混合动力履带车辆机电联合制动控制

For the better stability of electromechanical braking of tracked vehicles equipped with hybrid electromechanical transmission(EMT) under all road conditions, a parallel electromechanical braking force distribution strategy with variable proportion coefficient based on motor saturation was proposed. This strategy effectively deals with the constraints of road adhesion conditions, driver intention, slip rate, and battery state of charge, and significantly reduces track slip and motor braking force saturation. Firstly, the dynamic model of the EMT was established, and the electromechanical braking characteristics and dynamic constraint boundary were analyzed. Secondly, the expected dynamic braking force distribution based on motor braking saturation was proposed. In addition, the slip rate controller was designed to calculate the total braking force and coordinate electromechanical braking force distribution to meet the braking stability target in all working conditions.
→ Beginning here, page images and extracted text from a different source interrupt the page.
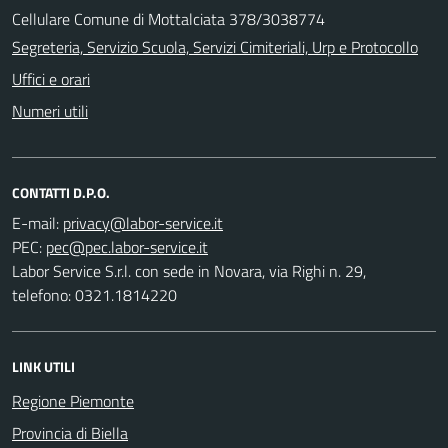
Cellulare Comune di Mottalciata 378/3038774
Segreteria, Servizio Scuola, Servizi Cimiteriali, Urp e Protocollo
Uffici e orari
Numeri utili
CONTATTI D.P.O.
E-mail:
PEC:
Labor Service S.r.l. con sede in Novara, via Righi n. 29,
telefono: 0321.1814220
LINK UTILI
Regione Piemonte
Provincia di Biella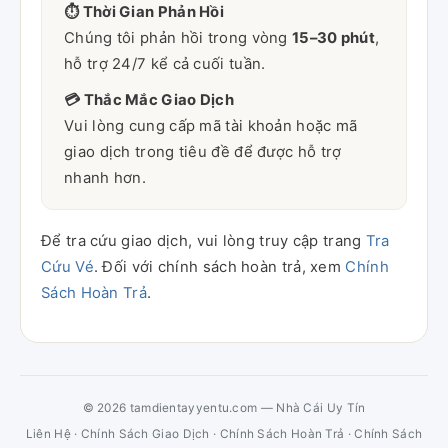
⏱ Thời Gian Phản Hồi
Chúng tôi phản hồi trong vòng
15–30 phút
,
hỗ trợ 24/7 kể cả cuối tuần.
💳 Thắc Mắc Giao Dịch
Vui lòng cung cấp mã tài khoản hoặc mã
giao dịch trong tiêu đề để được hỗ trợ
nhanh hơn.
Để tra cứu giao dịch, vui lòng truy cập trang
Tra
Cứu Vé
. Đối với chính sách hoàn trả, xem
Chính
Sách Hoàn Trả
.
© 2026 tamdientayyentu.com — Nhà Cái Uy Tín
Liên Hệ
·
Chính Sách Giao Dịch
·
Chính Sách Hoàn Trả
·
Chính Sách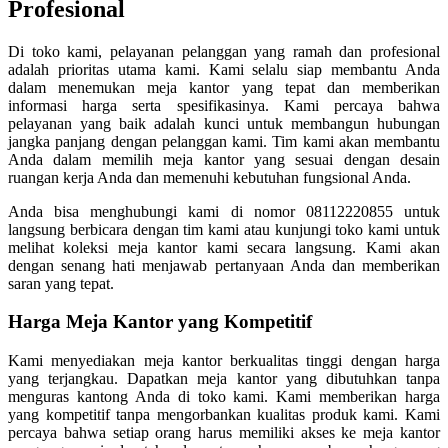
Profesional
Di toko kami, pelayanan pelanggan yang ramah dan profesional
adalah prioritas utama kami. Kami selalu siap membantu Anda
dalam menemukan meja kantor yang tepat dan memberikan
informasi harga serta spesifikasinya. Kami percaya bahwa
pelayanan yang baik adalah kunci untuk membangun hubungan
jangka panjang dengan pelanggan kami. Tim kami akan membantu
Anda dalam memilih meja kantor yang sesuai dengan desain
ruangan kerja Anda dan memenuhi kebutuhan fungsional Anda.
Anda bisa menghubungi kami di nomor 08112220855 untuk
langsung berbicara dengan tim kami atau kunjungi toko kami untuk
melihat koleksi meja kantor kami secara langsung. Kami akan
dengan senang hati menjawab pertanyaan Anda dan memberikan
saran yang tepat.
Harga Meja Kantor yang Kompetitif
Kami menyediakan meja kantor berkualitas tinggi dengan harga
yang terjangkau. Dapatkan meja kantor yang dibutuhkan tanpa
menguras kantong Anda di toko kami. Kami memberikan harga
yang kompetitif tanpa mengorbankan kualitas produk kami. Kami
percaya bahwa setiap orang harus memiliki akses ke meja kantor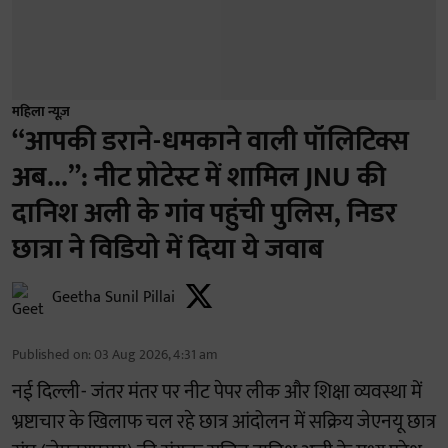
महिला न्यूज़
“आपकी डराने-धमकाने वाली पॉलिटिक्स
अब...”: नीट प्रोटेस्ट में शामिल JNU की
दानिश अली के गांव पहुंची पुलिस, निडर
छात्रा ने विडियो में दिया ये जवाब
Geetha Sunil Pillai
Published on
:
03 Aug 2026, 4:31 am
नई दिल्ली- जंतर मंतर पर नीट पेपर लीक और शिक्षा व्यवस्था में
भ्रष्टाचार के खिलाफ चल रहे छात्र आंदोलन में सक्रिय जेएनयू छात्र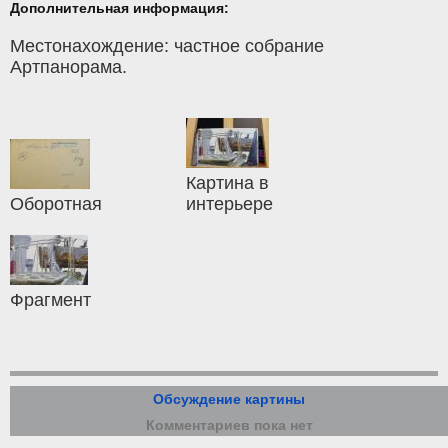
Дополнительная информация:
Местонахождение: частное собрание
Артпанорама.
Картина в
Оборотная
интерьере
Фрагмент
Обсуждение картины
Комментариев пока нет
Then, the extended state observer was applied to accurately estimate the time-varying road adhesion coefficient, and the control parameters were optimized based on genetic algorithm. Finally, hardware-in-the-loop simulation was applied to simulate the high-speed emergency braking. The results showed that the electromechanical braking control strategy for all road conditions considers the braking energy recovery efficiency and the safe operation of the motor, and effectively reduces the pressure of the hydraulic brake and improves the brake life and safety in the braking process.